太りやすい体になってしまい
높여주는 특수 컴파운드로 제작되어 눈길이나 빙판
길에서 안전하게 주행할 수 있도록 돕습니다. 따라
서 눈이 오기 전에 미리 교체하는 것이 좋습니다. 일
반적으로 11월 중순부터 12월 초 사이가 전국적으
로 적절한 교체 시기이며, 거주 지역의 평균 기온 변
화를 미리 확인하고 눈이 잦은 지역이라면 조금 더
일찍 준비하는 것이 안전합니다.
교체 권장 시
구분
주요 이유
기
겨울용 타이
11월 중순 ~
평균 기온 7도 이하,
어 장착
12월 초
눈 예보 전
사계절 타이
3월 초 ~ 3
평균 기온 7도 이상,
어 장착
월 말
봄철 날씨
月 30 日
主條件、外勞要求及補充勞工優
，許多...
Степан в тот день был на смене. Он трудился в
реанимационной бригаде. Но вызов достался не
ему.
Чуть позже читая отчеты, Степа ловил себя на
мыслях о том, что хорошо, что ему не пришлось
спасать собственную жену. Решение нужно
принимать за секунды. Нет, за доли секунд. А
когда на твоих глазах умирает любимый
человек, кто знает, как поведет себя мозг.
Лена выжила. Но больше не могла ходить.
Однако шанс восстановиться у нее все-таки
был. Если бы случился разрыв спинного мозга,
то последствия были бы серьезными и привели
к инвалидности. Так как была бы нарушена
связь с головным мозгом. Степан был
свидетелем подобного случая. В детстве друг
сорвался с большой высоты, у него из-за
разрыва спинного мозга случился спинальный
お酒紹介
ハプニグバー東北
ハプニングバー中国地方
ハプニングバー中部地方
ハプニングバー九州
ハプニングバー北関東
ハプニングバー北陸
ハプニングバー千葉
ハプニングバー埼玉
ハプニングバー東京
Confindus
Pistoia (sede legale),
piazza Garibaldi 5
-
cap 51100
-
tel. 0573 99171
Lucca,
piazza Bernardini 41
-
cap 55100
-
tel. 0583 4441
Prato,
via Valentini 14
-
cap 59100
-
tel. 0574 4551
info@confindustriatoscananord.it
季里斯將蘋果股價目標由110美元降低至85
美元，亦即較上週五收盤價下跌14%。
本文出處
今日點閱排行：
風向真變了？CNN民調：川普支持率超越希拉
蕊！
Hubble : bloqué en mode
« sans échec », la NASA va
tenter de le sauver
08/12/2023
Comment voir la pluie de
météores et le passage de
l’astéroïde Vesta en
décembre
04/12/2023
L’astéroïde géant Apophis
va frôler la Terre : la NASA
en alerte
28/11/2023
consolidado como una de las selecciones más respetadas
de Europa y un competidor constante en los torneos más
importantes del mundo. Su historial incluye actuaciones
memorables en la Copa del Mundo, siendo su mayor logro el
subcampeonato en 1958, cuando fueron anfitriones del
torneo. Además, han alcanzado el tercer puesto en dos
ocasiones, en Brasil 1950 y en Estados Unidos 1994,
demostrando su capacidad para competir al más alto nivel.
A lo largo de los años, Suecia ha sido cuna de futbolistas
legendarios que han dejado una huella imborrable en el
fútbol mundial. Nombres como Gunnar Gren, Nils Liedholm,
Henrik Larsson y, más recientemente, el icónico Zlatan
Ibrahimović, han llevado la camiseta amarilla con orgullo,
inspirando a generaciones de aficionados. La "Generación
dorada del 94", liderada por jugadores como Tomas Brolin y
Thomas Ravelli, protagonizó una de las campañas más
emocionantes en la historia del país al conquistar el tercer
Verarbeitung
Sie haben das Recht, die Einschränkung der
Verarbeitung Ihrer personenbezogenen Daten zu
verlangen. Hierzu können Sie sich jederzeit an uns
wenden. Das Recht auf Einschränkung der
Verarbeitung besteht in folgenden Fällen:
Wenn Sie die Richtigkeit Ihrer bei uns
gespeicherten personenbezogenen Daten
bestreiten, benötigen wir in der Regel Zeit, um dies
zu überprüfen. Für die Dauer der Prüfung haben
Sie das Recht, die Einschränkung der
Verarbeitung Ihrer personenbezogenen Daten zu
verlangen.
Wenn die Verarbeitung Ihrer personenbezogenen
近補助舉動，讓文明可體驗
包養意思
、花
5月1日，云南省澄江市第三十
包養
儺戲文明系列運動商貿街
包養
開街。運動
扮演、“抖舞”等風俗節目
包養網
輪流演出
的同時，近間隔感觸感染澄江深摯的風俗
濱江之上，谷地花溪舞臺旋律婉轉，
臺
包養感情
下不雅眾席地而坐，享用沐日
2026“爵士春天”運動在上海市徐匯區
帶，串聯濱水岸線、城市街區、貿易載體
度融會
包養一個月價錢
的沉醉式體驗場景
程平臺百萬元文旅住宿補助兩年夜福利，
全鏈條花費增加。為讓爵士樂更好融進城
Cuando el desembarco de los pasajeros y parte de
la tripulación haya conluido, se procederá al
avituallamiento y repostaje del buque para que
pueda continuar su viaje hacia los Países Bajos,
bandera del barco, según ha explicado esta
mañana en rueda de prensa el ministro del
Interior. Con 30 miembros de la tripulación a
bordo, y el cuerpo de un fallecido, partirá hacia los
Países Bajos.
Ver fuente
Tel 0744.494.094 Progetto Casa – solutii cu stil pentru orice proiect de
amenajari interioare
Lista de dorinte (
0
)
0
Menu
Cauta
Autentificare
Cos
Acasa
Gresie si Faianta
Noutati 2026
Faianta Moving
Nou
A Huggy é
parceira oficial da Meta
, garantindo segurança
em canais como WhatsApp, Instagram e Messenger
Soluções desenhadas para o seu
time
____
→ **Exercise goal**:
For every line of the data above that contains "мозга", copy that line.

→ **Your response**:
был. Если бы случился разрыв спинного мозга,
разрыва спинного мозга случился спинальный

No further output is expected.